NFL's kickoff rule may have led to reduction in concussions
August 8, 2012
Topic: Injury prevention
Changes in the kickoff play in NFL football games may have led to a decrease in the number of reported concussions between 2010 and 2011, as reported by the Associated Press.
In an effort to decrease the incidence of traumatic brain injuries that football players sustain on the field, the NFL changed the rules about kickoffs, requiring that they take place at the 35-yard line. The intended effect of this injury prevention measure was to reduce the number of kick returns and increase touchbacks.

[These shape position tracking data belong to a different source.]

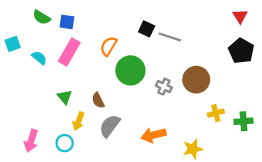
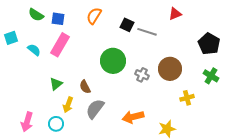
red triangle: (240, 16) -> (175, 14), moved, turned 40
orange semicircle: (108, 46) -> (94, 16), moved
green triangle: (65, 97) -> (56, 84), turned 32
green cross: (244, 121) -> (211, 76), moved, turned 35

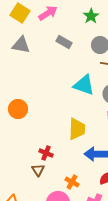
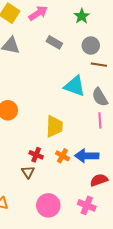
yellow trapezoid: (77, 129) -> (54, 126), moved
orange cross: (72, 182) -> (62, 156), moved

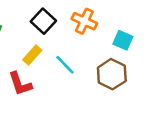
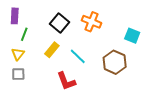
cyan square: (123, 40) -> (132, 36), moved
red L-shape: (20, 84) -> (66, 81), moved

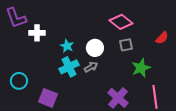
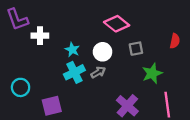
pink diamond: (121, 22) -> (117, 24), moved
red semicircle: (162, 38) -> (175, 41), turned -32
purple square: (48, 98) -> (52, 106), turned -36

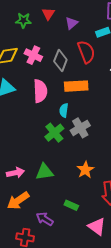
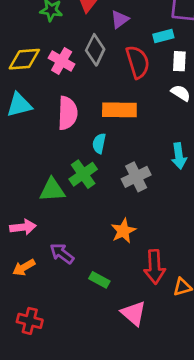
gray diamond: (60, 60) -> (95, 50), moved
gray cross: (80, 128) -> (136, 177), moved
green triangle: (44, 172) -> (52, 190), moved
orange arrow: (18, 201) -> (24, 267), size x0.7
purple arrow: (45, 219) -> (62, 254), moved

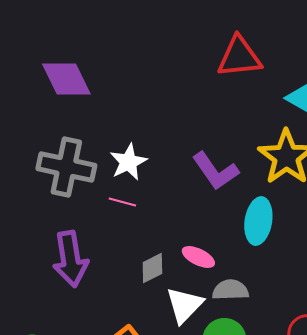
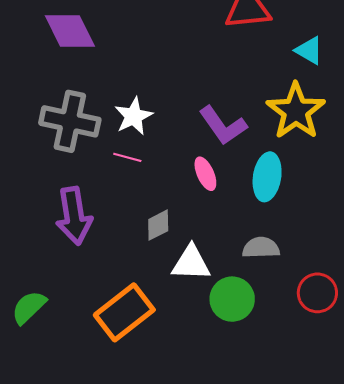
pink ellipse: (198, 257) -> (205, 174), moved, turned 40
gray semicircle: (230, 290) -> (261, 248), moved
white triangle: (184, 305) -> (191, 263), turned 48

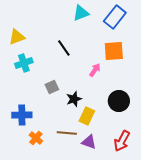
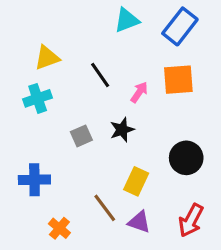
yellow triangle: (17, 37) -> (47, 58), moved
pink arrow: (95, 70) -> (139, 92), moved
black star: (74, 99) -> (122, 130), moved
brown line: (67, 133) -> (105, 208), turned 48
orange cross: (36, 138) -> (59, 228), moved

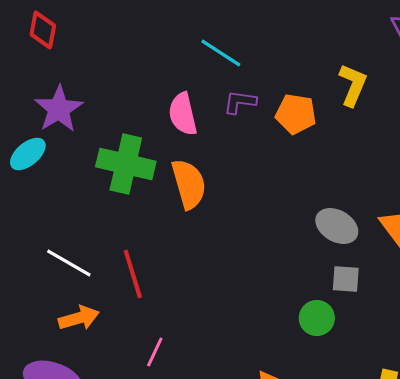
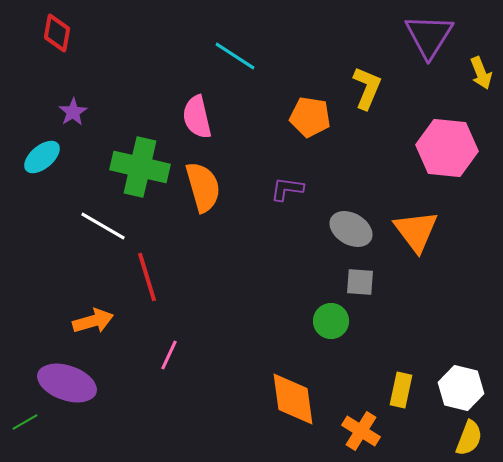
purple L-shape: (240, 102) -> (287, 189), moved
purple star: (59, 109) -> (73, 112), size x0.6
white line: (69, 263) -> (103, 226), moved

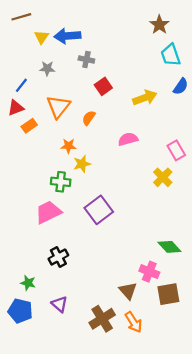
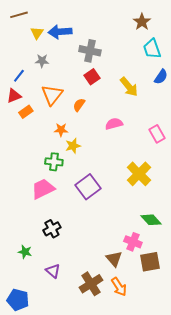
gray cross: (86, 59) -> (90, 51), moved, size x1.5
yellow arrow: (145, 98) -> (129, 87), turned 70
yellow cross: (163, 177) -> (139, 174), moved, size x1.4
blue pentagon: (20, 311) -> (18, 300), moved

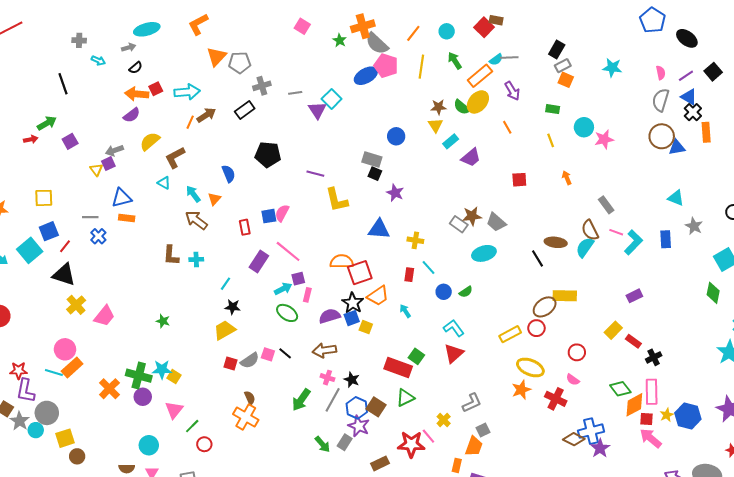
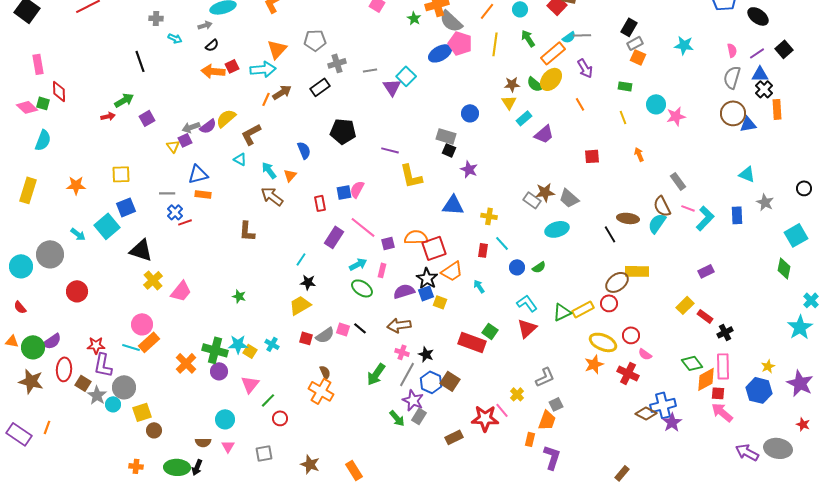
orange triangle: (216, 57) -> (277, 49), moved
blue triangle: (689, 97) -> (760, 74), turned -30
purple semicircle: (132, 115) -> (208, 126), moved
red line: (65, 246) -> (185, 222), moved, turned 32
cyan cross: (196, 259) -> (272, 344), moved, turned 32
purple square: (298, 279) -> (388, 243), moved
red circle: (577, 352) -> (631, 335), moved
green triangle: (405, 398) -> (562, 312), moved
yellow star: (667, 415) -> (768, 366), moved
purple star: (359, 426) -> (413, 400), moved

As a result, the number of concussions that took place during kickoffs fell from 35 in 2010 to 20 in 2011, amounting to a 43 percent drop. This also led to a decrease in the overall number of concussions.
''Obviously, touchbacks are very unlikely to have a concussion on the field,'' Jesse David, senior vice president at Edgeworth Economics, told the news source. ''Not impossible, because there's blocking going on and that sort of thing, but the big hits are going to be reduced, obviously, by not having a return.''
If not treated properly, concussions may lead to lifelong impairments in cognitive functions, according to the Centers for Disease Control and Prevention.
Other data analysis from David's firm revealed that the NFL saw an overall rise in the total number of injuries between 2010 and 2011. This may be due to better surveillance on the part of the NFL.